··· INPUT MATERIAL ···
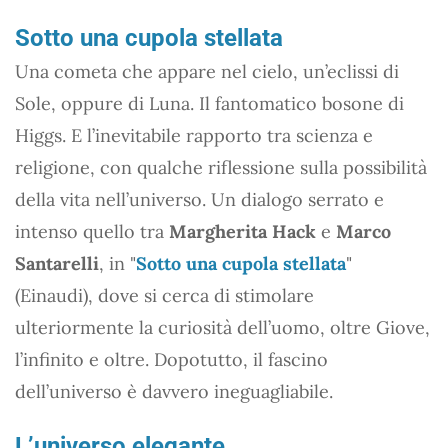
Sotto una cupola stellata
Una cometa che appare nel cielo, un’eclissi di
Sole, oppure di Luna. Il fantomatico bosone di
Higgs. E l’inevitabile rapporto tra scienza e
religione, con qualche riflessione sulla possibilità
della vita nell’universo. Un dialogo serrato e
intenso quello tra
Margherita Hack
e
Marco
Santarelli
, in "
Sotto una cupola stellata
"
(Einaudi), dove si cerca di stimolare
ulteriormente la curiosità dell’uomo, oltre Giove,
l’infinito e oltre. Dopotutto, il fascino
dell’universo è davvero ineguagliabile.
L’universo elegante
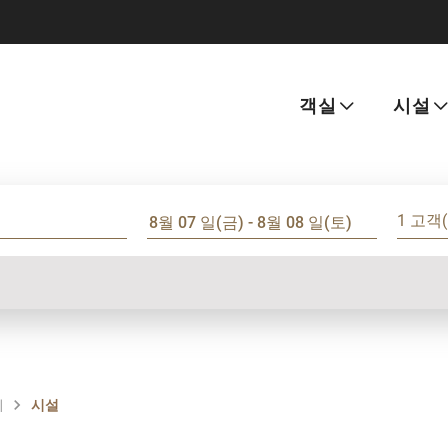
객실
시설
1 고객(
이
시설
···
▸ EXERCISE DETAILS
Both the line containing "ulteriormente la curiosità" and the last line of the listing above belong in the copy, along with every line between them; retype them exactly and omit the pictures.

▸ ANSWER SECTION
ulteriormente la curiosità dell’uomo, oltre Giove,
l’infinito e oltre. Dopotutto, il fascino
dell’universo è davvero ineguagliabile.
L’universo elegante
객실
시설
1 고객(
이
시설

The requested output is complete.